**Problem**
Reproduce the data exactly as given, except for any images.

Start of Dataset extract

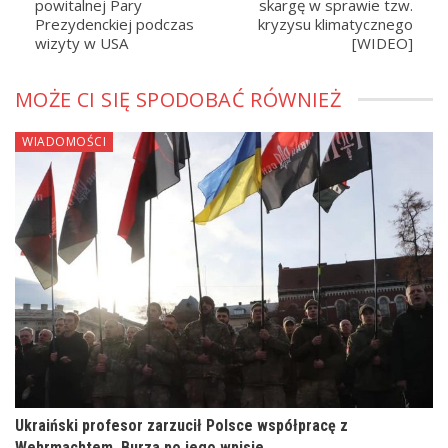
powitalnej Pary
skargę w sprawie tzw.
Prezydenckiej podczas
kryzysu klimatycznego
wizyty w USA
[WIDEO]
MOŻE CI SIĘ SPODOBAĆ RÓWNIEŻ
WIADOMOŚCI
Ukraiński profesor zarzucił Polsce współpracę z
Wehrmachtem. Burza po jego wpisie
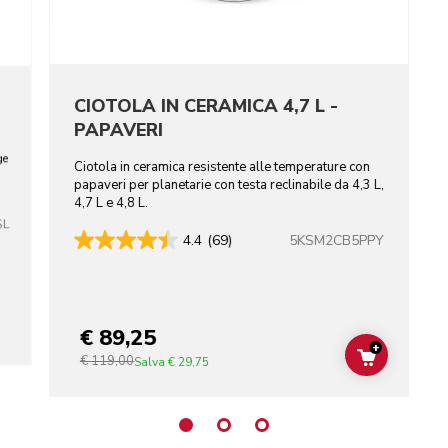
CIOTOLA IN CERAMICA 4,7 L -
PAPAVERI
ge
Ciotola in ceramica resistente alle temperature con
papaveri per planetarie con testa reclinabile da 4,3 L,
4,7 L e 4,8 L.
SL
5KSM2CB5PPY
4.4
(69)
€ 89,25
+
€ 119,00
ADD TO C
Salva
€ 29,75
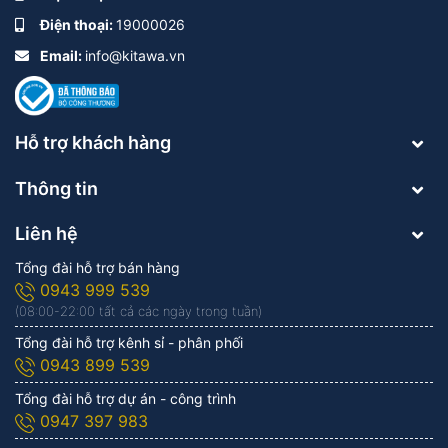
Điện thoại:
19000026
Email:
info@kitawa.vn
Hỗ trợ khách hàng
Thông tin
Liên hệ
Tổng đài hỗ trợ bán hàng
0943 999 539
(08:00-22:00 tất cả các ngày trong tuần)
Tổng đài hỗ trợ kênh sỉ - phân phối
0943 899 539
Tổng đài hỗ trợ dự án - công trình
0947 397 983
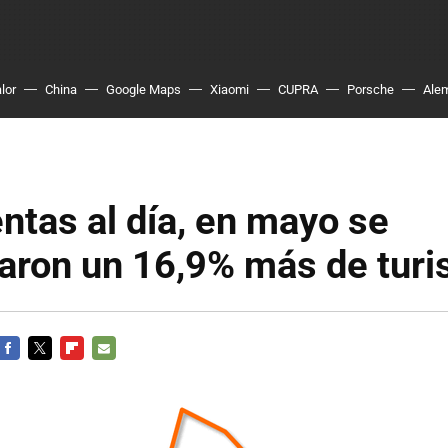
lor
China
Google Maps
Xiaomi
CUPRA
Porsche
Ale
ntas al día, en mayo se
laron un 16,9% más de tur
FACEBOOK
TWITTER
FLIPBOARD
E-
MAIL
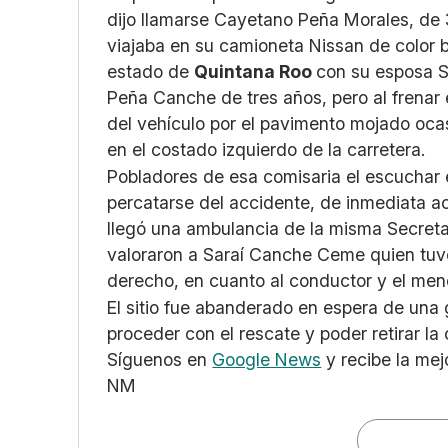
dijo llamarse Cayetano Peña Morales, de
viajaba en su camioneta Nissan de color
estado de
Quintana Roo
con su esposa S
Peña Canche de tres años, pero al frenar e
del vehículo por el pavimento mojado oc
en el costado izquierdo de la carretera.
Pobladores de esa comisaria el escuchar e
percatarse del accidente, de inmediata acud
llegó una ambulancia de la misma Secret
valoraron a Saraí Canche Ceme quien tuvo
derecho, en cuanto al conductor y el meno
El sitio fue abanderado en espera de una
proceder con el rescate y poder retirar la 
Síguenos en
Google News
y recibe la mej
NM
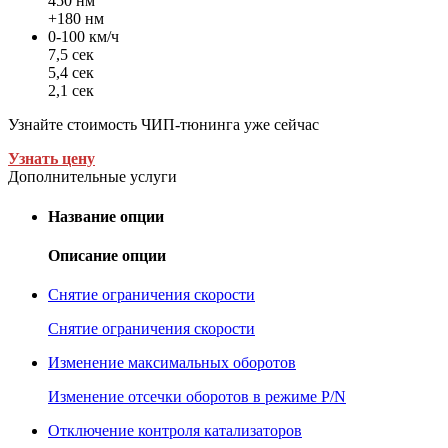
450 нм
+180 нм
0-100 км/ч
7,5 сек
5,4 сек
2,1 сек
Узнайте стоимость ЧИП-тюнинга уже сейчас
Узнать цену
Дополнительные услуги
Название опции
Описание опции
Снятие ограничения скорости
Снятие ограничения скорости
Изменение максимальных оборотов
Изменение отсечки оборотов в режиме P/N
Отключение контроля катализаторов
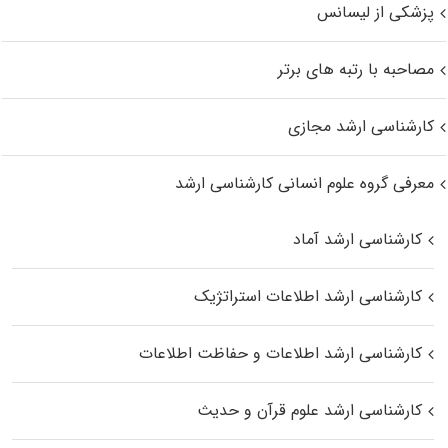
پزشکی از لیسانس
مصاحبه با رتبه های برتر
کارشناسی ارشد مجازی
معرفی گروه علوم انسانی کارشناسی ارشد
کارشناسی ارشد آماد
کارشناسی ارشد اطلاعات استراتژیک
کارشناسی ارشد اطلاعات و حفاظت اطلاعات
کارشناسی ارشد علوم قرآن و حدیث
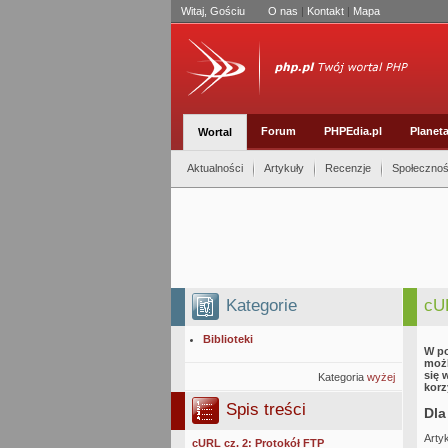
Witaj, Gościu
O nas
|
Kontakt
|
Mapa
Forum
PHPEdia.pl
Planet
Wortal
Aktualności
Artykuły
Recenzje
Społeczno
Kategorie
cUR
Biblioteki
W po
możl
się 
Kategoria
wyżej
korz
Spis treści
Dla
Arty
cURL cz. 2: Protokół FTP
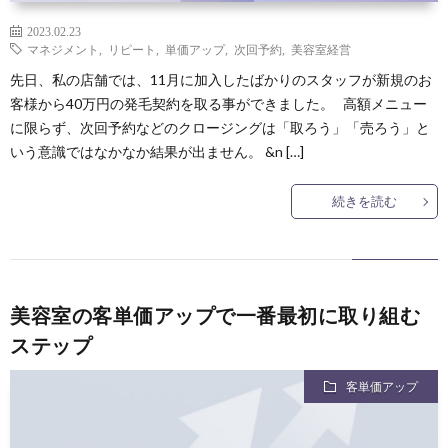
2023.02.23
マネジメント
,
リピート
,
単価アップ
,
次回予約
,
美容室経営
先日、私の店舗では、11月に加入したばかりのスタッフが新規のお
客様から40万円の発毛契約を取る事ができました。 高額メニュー
に限らず、次回予約などのクロージングは「取ろう」「売ろう」と
いう意識ではなかなか結果が出ません。 &n […]
続きを読む
美容室の客単価アップで一番最初に取り組む
ステップ
客単価アップ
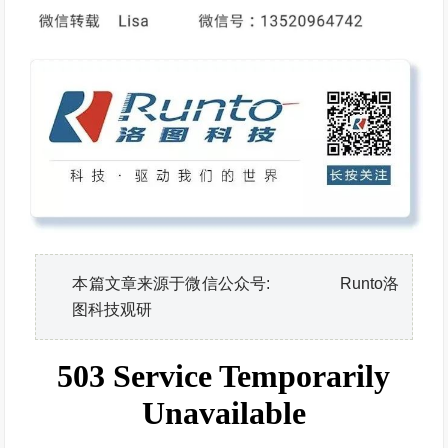
本篇文章来源于微信公众号: Runto洛
图科技观研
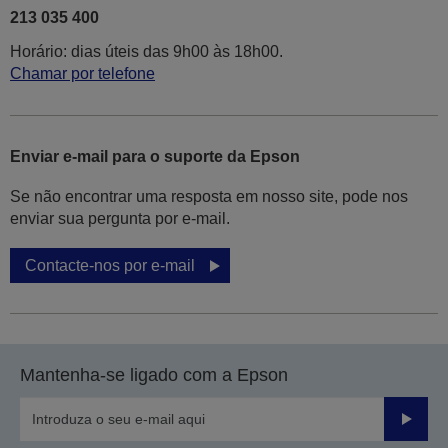
213 035 400
Horário: dias úteis das 9h00 às 18h00.
Chamar por telefone
Enviar e-mail para o suporte da Epson
Se não encontrar uma resposta em nosso site, pode nos
enviar sua pergunta por e-mail.
Contacte-nos por e-mail
Mantenha-se ligado com a Epson
Enviar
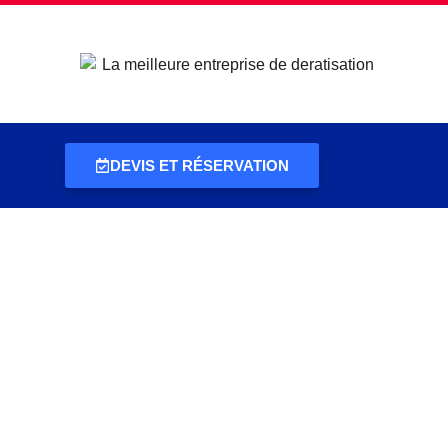
DEVIS ET RÉSERVATION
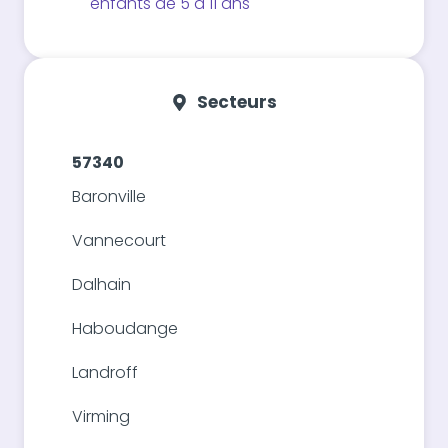
enfants de 5 à 11 ans
Secteurs
57340
Baronville
Vannecourt
Dalhain
Haboudange
Landroff
Virming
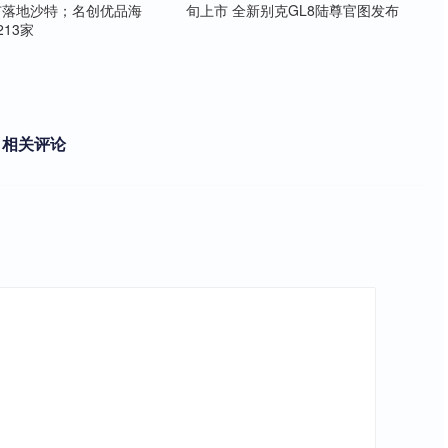
市落地沙特；名创优品海
旬上市 全新别克GL8陆尊官图发布
13家
相关评论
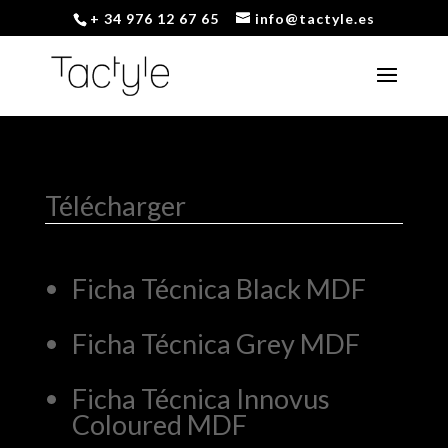
+ 34 976 12 67 65
info@tactyle.es
Télécharger
Ficha Técnica Black MDF
Ficha Técnica Grey MDF
Ficha Técnica Innovus
Coloured MDF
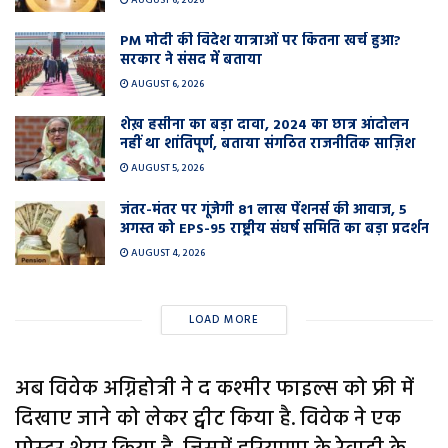
PM मोदी की विदेश यात्राओं पर कितना खर्च हुआ?
सरकार ने संसद में बताया
AUGUST 6, 2026
शेख़ हसीना का बड़ा दावा, 2024 का छात्र आंदोलन
नहीं था शांतिपूर्ण, बताया संगठित राजनीतिक साज़िश
AUGUST 5, 2026
जंतर-मंतर पर गूंजेगी 81 लाख पेंशनर्स की आवाज, 5
अगस्त को EPS-95 राष्ट्रीय संघर्ष समिति का बड़ा प्रदर्शन
AUGUST 4, 2026
LOAD MORE
अब विवेक अग्निहोत्री ने द कश्मीर फाइल्स को फ्री में
दिखाए जाने को लेकर ट्वीट किया है. विवेक ने एक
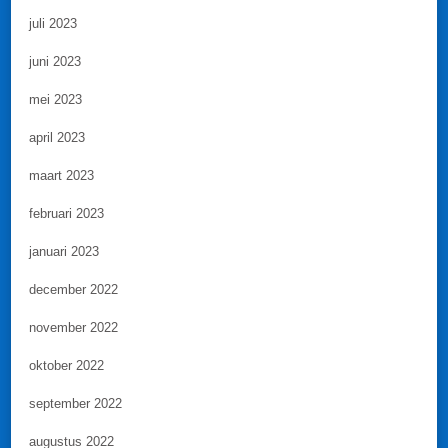
juli 2023
juni 2023
mei 2023
april 2023
maart 2023
februari 2023
januari 2023
december 2022
november 2022
oktober 2022
september 2022
augustus 2022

End of Dataset extract

**Answer box**
powitalnej Pary
skargę w sprawie tzw.
Prezydenckiej podczas
kryzysu klimatycznego
wizyty w USA
[WIDEO]
MOŻE CI SIĘ SPODOBAĆ RÓWNIEŻ
WIADOMOŚCI
Ukraiński profesor zarzucił Polsce współpracę z
Wehrmachtem. Burza po jego wpisie
CIOTOLA IN CERAMICA 4,7 L -
PAPAVERI
ge
Ciotola in ceramica resistente alle temperature con
papaveri per planetarie con testa reclinabile da 4,3 L,
4,7 L e 4,8 L.
SL
5KSM2CB5PPY
4.4
(69)
€ 89,25
+
€ 119,00
ADD TO C
Salva
€ 29,75
Điện thoại:
19000026
Email:
info@kitawa.vn
Hỗ trợ khách hàng
Thông tin
Liên hệ
Tổng đài hỗ trợ bán hàng
0943 999 539
(08:00-22:00 tất cả các ngày trong tuần)
Tổng đài hỗ trợ kênh sỉ - phân phối
0943 899 539
Tổng đài hỗ trợ dự án - công trình
0947 397 983
lor
China
Google Maps
Xiaomi
CUPRA
Porsche
Ale
ntas al día, en mayo se
laron un 16,9% más de tur
FACEBOOK
TWITTER
FLIPBOARD
E-
MAIL
dijo llamarse Cayetano Peña Morales, de
viajaba en su camioneta Nissan de color
estado de
Quintana Roo
con su esposa S
Peña Canche de tres años, pero al frenar e
del vehículo por el pavimento mojado oc
en el costado izquierdo de la carretera.
Pobladores de esa comisaria el escuchar e
percatarse del accidente, de inmediata acud
llegó una ambulancia de la misma Secret
valoraron a Saraí Canche Ceme quien tuvo
derecho, en cuanto al conductor y el meno
El sitio fue abanderado en espera de una
proceder con el rescate y poder retirar la 
Síguenos en
Google News
y recibe la mej
NM
450 нм
+180 нм
0-100 км/ч
7,5 сек
5,4 сек
2,1 сек
Узнайте стоимость ЧИП-тюнинга уже сейчас
Узнать цену
Дополнительные услуги
Название опции
Описание опции
Снятие ограничения скорости
Снятие ограничения скорости
Изменение максимальных оборотов
Изменение отсечки оборотов в режиме P/N
Отключение контроля катализаторов
پزشکی از لیسانس
مصاحبه با رتبه های برتر
کارشناسی ارشد مجازی
معرفی گروه علوم انسانی کارشناسی ارشد
کارشناسی ارشد آماد
کارشناسی ارشد اطلاعات استراتژیک
کارشناسی ارشد اطلاعات و حفاظت اطلاعات
کارشناسی ارشد علوم قرآن و حدیث
Witaj, Gościu
O nas
|
Kontakt
|
Mapa
Forum
PHPEdia.pl
Planet
Wortal
Aktualności
Artykuły
Recenzje
Społeczno
Kategorie
cUR
Biblioteki
W po
możl
się 
Kategoria
wyżej
korz
Spis treści
Dla
Arty
cURL cz. 2: Protokół FTP
2023.02.23
マネジメント
,
リピート
,
単価アップ
,
次回予約
,
美容室経営
先日、私の店舗では、11月に加入したばかりのスタッフが新規のお
客様から40万円の発毛契約を取る事ができました。 高額メニュー
に限らず、次回予約などのクロージングは「取ろう」「売ろう」と
いう意識ではなかなか結果が出ません。 &n […]
続きを読む
美容室の客単価アップで一番最初に取り組む
ステップ
客単価アップ
本篇文章来源于微信公众号: Runto洛
图科技观研
213 035 400
Horário: dias úteis das 9h00 às 18h00.
Chamar por telefone
Enviar e-mail para o suporte da Epson
Se não encontrar uma resposta em nosso site, pode nos
enviar sua pergunta por e-mail.
Contacte-nos por e-mail
Mantenha-se ligado com a Epson
Enviar
DEVIS ET RÉSERVATION
enfants de 5 à 11 ans
Secteurs
57340
Baronville
Vannecourt
Dalhain
Haboudange
Landroff
Virming
市落地沙特；名创优品海
旬上市 全新别克GL8陆尊官图发布
13家
相关评论
+ 34 976 12 67 65
info@tactyle.es
Télécharger
Ficha Técnica Black MDF
Ficha Técnica Grey MDF
Ficha Técnica Innovus
Coloured MDF
PM मोदी की विदेश यात्राओं पर कितना खर्च हुआ?
सरकार ने संसद में बताया
AUGUST 6, 2026
शेख़ हसीना का बड़ा दावा, 2024 का छात्र आंदोलन
नहीं था शांतिपूर्ण, बताया संगठित राजनीतिक साज़िश
AUGUST 5, 2026
जंतर-मंतर पर गूंजेगी 81 लाख पेंशनर्स की आवाज, 5
अगस्त को EPS-95 राष्ट्रीय संघर्ष समिति का बड़ा प्रदर्शन
AUGUST 4, 2026
LOAD MORE
अब विवेक अग्निहोत्री ने द कश्मीर फाइल्स को फ्री में
दिखाए जाने को लेकर ट्वीट किया है. विवेक ने एक
juli 2023
juni 2023
mei 2023
april 2023
maart 2023
februari 2023
januari 2023
december 2022
november 2022
oktober 2022
september 2022
augustus 2022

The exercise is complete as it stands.